1. No problem. Some performance evaluations might help us in this case too.
I don't believe it should have much effect on the performance anyway as a 3-way
join is only used outside the iteration.
2. I really like the idea of doing a performance evaluation! I'm not
exactly sure how to do this with a `join` instead of a `coGroup`, so let me
sketch an implementation before elaborating on the pros/cons. (It was more
straightforward to use `coGroup`.)
3. The benefit of using more blocks is to use less memory, just as in the
ALS algorithm, with the disadvantage of using more network. However, more
blocks here means much more network and bookkeeping compared to ALS, because
there are more Flink iterations. I've investigated this a bit more and found
that the main "bottleneck" is the maximum size of the sort-buffer, which was
around 100 MB with around 40 GB TaskManager memory, and large matrix blocks do
not fit in. So even given enough memory, we cannot use large blocks.

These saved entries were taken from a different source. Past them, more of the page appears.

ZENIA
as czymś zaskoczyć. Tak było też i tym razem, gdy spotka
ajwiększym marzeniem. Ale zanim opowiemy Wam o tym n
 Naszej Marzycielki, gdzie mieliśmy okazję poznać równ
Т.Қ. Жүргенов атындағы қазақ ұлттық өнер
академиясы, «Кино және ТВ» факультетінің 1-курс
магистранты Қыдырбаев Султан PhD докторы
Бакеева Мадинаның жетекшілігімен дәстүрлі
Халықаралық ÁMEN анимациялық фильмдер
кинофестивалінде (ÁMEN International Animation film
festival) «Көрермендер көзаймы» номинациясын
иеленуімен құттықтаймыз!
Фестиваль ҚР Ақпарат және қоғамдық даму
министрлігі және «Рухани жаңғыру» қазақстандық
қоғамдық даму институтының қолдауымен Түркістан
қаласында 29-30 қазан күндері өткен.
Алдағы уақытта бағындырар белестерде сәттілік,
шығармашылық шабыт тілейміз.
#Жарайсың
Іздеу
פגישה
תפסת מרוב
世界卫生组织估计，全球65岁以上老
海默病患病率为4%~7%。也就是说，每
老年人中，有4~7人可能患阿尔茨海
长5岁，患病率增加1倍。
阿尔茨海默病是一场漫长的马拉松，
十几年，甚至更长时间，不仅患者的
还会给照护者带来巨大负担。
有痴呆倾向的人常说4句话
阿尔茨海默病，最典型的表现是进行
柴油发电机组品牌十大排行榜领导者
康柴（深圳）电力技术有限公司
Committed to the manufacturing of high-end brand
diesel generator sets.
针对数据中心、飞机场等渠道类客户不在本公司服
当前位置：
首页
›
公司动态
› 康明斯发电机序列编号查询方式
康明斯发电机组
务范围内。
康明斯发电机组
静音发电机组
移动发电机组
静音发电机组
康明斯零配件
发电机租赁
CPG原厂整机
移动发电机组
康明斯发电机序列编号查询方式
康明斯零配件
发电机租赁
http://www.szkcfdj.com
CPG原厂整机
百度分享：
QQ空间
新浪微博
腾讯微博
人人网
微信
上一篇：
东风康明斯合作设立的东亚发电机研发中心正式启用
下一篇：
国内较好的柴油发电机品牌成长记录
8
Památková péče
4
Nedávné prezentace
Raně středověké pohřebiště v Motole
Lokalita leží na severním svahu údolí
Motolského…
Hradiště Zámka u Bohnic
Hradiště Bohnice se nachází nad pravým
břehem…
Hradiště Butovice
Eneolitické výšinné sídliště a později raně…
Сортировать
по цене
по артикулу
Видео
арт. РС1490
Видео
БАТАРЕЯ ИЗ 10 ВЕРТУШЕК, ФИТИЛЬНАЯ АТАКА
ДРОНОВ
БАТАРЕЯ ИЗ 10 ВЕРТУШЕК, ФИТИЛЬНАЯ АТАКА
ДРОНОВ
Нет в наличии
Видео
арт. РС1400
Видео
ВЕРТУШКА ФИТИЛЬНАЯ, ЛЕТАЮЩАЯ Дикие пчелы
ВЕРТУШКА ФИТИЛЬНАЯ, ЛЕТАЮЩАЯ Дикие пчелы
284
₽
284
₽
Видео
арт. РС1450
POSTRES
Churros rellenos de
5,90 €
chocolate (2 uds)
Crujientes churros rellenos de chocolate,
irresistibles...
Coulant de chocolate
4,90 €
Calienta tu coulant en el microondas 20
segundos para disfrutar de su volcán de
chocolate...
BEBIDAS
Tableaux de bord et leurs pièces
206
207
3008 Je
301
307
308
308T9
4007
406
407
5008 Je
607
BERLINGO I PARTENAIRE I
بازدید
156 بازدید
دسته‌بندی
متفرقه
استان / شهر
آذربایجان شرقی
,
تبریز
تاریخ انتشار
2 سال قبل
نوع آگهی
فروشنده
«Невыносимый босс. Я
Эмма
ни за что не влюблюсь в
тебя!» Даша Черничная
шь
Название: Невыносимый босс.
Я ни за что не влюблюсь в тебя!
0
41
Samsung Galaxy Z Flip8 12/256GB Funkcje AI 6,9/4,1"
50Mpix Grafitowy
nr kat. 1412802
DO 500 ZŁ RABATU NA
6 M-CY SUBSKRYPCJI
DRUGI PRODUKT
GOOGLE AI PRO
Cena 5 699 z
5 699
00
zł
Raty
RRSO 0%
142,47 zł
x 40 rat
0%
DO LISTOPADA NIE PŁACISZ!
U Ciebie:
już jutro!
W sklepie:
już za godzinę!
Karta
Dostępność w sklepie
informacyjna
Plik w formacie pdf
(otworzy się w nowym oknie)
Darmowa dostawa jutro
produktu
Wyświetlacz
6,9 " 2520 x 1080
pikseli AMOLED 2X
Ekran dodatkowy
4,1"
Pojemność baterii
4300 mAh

Unfortunately we cannot configure the maximum size of the sort-buffer, and I
would not like to change the underlying code in the core or runtime, but I
tried a workaround which might work (splitting the factor blocks to subblocks).
I'll just need to run some measurements. If this workaround turns out fine,
then it should be okay to go on with this and give instructions in the docs.
4. Okay, I agree.
I hope we could generalize this non-overlapping blocking to other
optimization problems :) I'll take a look at the paper you linked!